**LISTED ENTRIES**
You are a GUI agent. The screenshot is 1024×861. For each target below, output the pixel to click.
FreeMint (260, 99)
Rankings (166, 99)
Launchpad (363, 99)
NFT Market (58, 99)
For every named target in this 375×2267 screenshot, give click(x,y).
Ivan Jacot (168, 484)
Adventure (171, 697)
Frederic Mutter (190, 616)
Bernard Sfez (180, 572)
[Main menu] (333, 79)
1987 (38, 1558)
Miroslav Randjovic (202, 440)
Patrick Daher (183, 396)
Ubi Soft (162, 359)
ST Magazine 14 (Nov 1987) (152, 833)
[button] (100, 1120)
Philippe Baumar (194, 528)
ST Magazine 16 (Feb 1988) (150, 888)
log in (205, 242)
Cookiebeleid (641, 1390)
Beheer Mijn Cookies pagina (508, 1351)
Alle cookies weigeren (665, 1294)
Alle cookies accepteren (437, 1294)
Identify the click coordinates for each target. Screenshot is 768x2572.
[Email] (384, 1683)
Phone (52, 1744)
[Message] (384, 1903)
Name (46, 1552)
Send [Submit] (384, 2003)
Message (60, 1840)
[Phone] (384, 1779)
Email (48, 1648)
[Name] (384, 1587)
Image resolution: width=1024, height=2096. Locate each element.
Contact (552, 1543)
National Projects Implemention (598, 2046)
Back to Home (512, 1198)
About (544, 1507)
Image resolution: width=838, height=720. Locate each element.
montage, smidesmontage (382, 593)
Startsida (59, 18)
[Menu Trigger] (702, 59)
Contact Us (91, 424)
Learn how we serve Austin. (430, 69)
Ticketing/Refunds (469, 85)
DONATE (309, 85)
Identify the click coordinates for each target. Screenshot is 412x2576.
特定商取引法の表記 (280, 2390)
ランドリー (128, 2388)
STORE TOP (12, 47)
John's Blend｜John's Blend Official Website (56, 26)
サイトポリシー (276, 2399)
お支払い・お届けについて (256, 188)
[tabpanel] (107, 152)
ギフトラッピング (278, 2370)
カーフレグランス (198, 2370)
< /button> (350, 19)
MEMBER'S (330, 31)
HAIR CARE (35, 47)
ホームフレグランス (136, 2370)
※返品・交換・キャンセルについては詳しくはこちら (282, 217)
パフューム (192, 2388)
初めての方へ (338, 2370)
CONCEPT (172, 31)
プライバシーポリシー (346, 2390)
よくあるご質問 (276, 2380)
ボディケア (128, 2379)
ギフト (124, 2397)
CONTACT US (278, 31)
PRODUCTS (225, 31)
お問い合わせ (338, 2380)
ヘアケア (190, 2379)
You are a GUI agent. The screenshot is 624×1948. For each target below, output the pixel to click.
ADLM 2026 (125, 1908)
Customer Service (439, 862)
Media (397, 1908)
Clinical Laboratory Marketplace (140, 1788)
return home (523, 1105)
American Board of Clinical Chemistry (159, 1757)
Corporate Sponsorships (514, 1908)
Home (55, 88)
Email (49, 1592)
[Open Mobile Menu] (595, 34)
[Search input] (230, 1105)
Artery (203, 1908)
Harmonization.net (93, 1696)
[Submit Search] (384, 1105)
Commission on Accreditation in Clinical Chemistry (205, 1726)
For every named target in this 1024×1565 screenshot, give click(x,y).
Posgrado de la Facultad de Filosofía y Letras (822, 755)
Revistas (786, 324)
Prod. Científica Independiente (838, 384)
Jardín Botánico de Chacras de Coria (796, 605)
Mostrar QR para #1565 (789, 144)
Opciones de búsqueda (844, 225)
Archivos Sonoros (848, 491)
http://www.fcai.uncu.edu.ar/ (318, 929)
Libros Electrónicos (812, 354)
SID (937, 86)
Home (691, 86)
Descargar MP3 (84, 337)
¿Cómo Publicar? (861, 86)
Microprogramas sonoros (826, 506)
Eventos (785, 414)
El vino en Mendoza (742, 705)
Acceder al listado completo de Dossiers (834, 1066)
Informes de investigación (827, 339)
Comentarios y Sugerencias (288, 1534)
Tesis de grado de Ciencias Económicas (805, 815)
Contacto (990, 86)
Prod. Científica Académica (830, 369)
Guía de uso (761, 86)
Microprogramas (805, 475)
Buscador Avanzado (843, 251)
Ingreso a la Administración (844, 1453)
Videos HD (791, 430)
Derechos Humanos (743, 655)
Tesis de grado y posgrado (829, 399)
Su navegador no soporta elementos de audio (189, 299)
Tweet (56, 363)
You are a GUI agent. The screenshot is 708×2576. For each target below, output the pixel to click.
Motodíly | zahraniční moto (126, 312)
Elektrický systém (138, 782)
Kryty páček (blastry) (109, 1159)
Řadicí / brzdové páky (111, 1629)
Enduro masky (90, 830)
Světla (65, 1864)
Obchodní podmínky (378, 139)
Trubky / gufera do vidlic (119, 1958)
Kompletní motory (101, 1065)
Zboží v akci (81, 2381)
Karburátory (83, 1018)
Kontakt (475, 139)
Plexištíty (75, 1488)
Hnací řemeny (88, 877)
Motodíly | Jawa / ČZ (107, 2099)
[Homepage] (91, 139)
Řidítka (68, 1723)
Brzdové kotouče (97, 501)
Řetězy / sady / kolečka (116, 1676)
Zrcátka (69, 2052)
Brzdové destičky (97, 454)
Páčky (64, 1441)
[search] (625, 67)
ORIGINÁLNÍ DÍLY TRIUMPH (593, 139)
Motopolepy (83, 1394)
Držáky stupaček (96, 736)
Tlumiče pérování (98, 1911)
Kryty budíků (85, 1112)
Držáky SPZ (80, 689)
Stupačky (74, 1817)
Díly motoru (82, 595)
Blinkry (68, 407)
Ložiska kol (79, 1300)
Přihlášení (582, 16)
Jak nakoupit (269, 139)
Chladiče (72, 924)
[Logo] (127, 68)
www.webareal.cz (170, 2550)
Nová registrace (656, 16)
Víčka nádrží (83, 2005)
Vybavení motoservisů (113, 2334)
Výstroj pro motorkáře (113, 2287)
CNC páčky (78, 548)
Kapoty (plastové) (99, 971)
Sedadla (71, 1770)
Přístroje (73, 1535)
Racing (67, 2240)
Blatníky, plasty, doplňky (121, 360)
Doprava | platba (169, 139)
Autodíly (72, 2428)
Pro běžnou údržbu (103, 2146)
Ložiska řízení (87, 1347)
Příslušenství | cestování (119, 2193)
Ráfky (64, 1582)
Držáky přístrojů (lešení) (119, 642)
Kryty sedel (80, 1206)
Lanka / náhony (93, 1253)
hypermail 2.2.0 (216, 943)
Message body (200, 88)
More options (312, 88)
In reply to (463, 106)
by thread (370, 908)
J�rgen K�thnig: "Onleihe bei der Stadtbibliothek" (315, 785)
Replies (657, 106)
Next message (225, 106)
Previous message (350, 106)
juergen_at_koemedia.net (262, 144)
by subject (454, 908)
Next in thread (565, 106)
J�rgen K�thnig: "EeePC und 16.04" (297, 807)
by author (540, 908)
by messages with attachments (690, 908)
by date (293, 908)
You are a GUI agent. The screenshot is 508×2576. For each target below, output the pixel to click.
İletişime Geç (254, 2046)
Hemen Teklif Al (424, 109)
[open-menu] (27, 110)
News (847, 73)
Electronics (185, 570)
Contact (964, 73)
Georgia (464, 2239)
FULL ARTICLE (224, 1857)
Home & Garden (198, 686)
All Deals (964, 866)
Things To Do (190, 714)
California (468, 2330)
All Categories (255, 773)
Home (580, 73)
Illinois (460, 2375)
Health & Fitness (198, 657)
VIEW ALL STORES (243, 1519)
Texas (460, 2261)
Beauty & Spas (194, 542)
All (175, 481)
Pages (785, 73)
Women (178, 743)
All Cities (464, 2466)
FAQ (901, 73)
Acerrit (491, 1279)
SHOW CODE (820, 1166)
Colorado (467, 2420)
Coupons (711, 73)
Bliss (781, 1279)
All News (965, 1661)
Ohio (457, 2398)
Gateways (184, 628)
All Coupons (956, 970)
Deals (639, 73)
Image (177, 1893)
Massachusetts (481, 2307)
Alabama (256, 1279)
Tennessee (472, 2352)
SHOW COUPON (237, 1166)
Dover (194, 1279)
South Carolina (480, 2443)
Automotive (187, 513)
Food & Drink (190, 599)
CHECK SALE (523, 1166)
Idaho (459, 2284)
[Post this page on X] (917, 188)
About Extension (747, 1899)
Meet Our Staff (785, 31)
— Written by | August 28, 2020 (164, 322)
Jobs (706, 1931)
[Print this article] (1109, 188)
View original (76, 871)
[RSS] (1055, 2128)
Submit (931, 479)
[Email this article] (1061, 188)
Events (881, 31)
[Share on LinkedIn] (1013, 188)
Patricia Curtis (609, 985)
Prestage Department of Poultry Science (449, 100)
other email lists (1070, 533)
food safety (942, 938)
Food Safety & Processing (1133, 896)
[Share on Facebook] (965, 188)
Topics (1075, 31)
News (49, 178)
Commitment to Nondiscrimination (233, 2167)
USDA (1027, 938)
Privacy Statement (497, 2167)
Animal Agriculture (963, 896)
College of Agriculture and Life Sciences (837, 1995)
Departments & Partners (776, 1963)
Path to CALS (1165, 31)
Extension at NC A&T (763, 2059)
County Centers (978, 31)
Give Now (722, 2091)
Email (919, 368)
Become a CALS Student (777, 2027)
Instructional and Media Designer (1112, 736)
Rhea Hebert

**TASK DIRECTIONS**
Search the data for "[Print this article] (1109, 188)". Beginning with that line, set down every line through the last exactly.

**RESULT OF THIS TASK**
[Print this article] (1109, 188)
View original (76, 871)
[RSS] (1055, 2128)
Submit (931, 479)
[Email this article] (1061, 188)
Events (881, 31)
[Share on LinkedIn] (1013, 188)
Patricia Curtis (609, 985)
Prestage Department of Poultry Science (449, 100)
other email lists (1070, 533)
food safety (942, 938)
Food Safety & Processing (1133, 896)
[Share on Facebook] (965, 188)
Topics (1075, 31)
News (49, 178)
Commitment to Nondiscrimination (233, 2167)
USDA (1027, 938)
Privacy Statement (497, 2167)
Animal Agriculture (963, 896)
College of Agriculture and Life Sciences (837, 1995)
Departments & Partners (776, 1963)
Path to CALS (1165, 31)
Extension at NC A&T (763, 2059)
County Centers (978, 31)
Give Now (722, 2091)
Email (919, 368)
Become a CALS Student (777, 2027)
Instructional and Media Designer (1112, 736)
Rhea Hebert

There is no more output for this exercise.